**What you need to do:** Lift out each line of the data that holds "FOBRO".

+++ Entries supplied +++

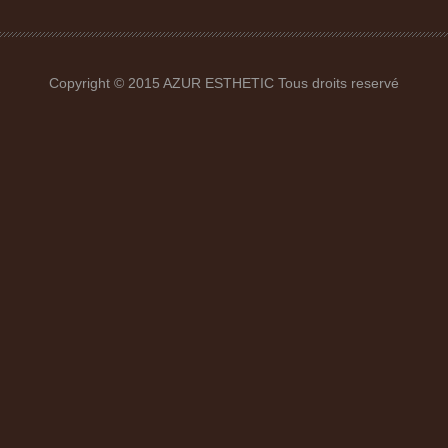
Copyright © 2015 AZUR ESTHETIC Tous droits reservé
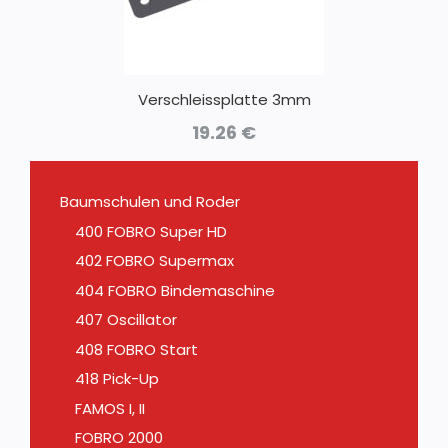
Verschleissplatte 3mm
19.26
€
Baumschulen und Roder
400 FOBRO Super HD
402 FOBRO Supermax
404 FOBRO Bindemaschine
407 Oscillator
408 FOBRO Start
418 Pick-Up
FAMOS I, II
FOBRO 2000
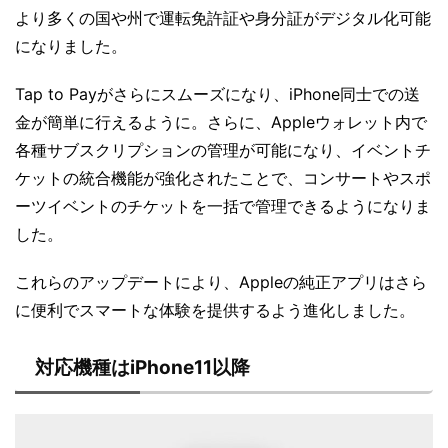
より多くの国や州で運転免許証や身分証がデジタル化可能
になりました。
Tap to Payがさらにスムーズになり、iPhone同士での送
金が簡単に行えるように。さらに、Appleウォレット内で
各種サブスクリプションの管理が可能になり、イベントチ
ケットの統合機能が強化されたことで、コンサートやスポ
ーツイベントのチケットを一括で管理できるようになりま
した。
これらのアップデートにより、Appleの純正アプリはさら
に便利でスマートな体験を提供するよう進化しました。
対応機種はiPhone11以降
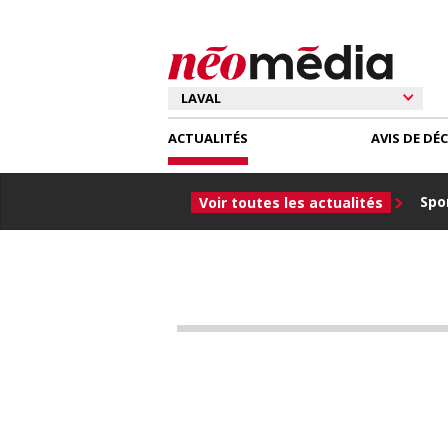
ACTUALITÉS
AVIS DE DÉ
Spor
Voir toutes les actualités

+++

**Output for this exercise:**
400 FOBRO Super HD
402 FOBRO Supermax
404 FOBRO Bindemaschine
408 FOBRO Start
FOBRO 2000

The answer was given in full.